Nothing is original. Steal from anywhere that resonates with inspiration or fuels your imagination. Devour old films, new films, music, books, paintings, photographs, poems, dreams, random conversations, architecture, bridges, street signs, trees, clouds, bodies of water, light and shadows. Select only things to steal from that speak directly to your soul. If you do this, your work (and theft) will be authentic. Authenticity is invaluable; originality is nonexistent. And don't bother concealing your thievery - celebrate it if you feel like it. In any case, always remember what Jean-Luc Godard said: "It's not where you take things from - it's where you take them to."
(Note that this is me quoting Trailer quoting Jarmusch quoting Godard, so let's just hope all parties consider this 'fair use'...)
Not surprisingly, most of the works in the exhibition can be found online.
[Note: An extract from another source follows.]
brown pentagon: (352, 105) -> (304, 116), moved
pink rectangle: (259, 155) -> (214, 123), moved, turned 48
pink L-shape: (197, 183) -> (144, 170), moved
This in fact illustrates another aspect of the debate: the ease and ubiquity of digital reproduction, which is changing the meaning of concepts like "original" and "copy", "owning" and "stealing". And not just in the rarified art world, but for mainstream consumers all over the world.
Anyway, highlights of the exhibition include:
- 'Der Lauf der Dinge' (1987) by Peter Fischli and David Weiss is a half-hour long film depicting one long chain of cause and effect involving anything from tires to fireworks. The film inspired a kind of mini-genre of causal chain films, including television commercial 'Cog' and OK Go music video 'This Too Shall Pass'.
- 'Can I Have an Amen' (2004) by Nate Harrison is an audio installation tracing the use of the socalled 'amen break' from a 1969 song to countless hip hop samples and drum 'n' bass deconstructions. The story of this six-second clip illustrates "the rise and subsequent problematic of digital sampling in relation to today's increasingly stringent copyright and trademark laws".
- 'I Am Sitting In A Video Room' (2010) by Patrick Liddell, who uploaded a video of himself to YouTube, downloaded it and uploaded it again, and repeated this 1000 times. The result shows the limits of digital reproducability, or more specifically, of YouTube's video codec. Of course, Liddell's work also pays hommage to Alvin Lucier's famous audio piece 'I Am Sitting in a Room' (1970).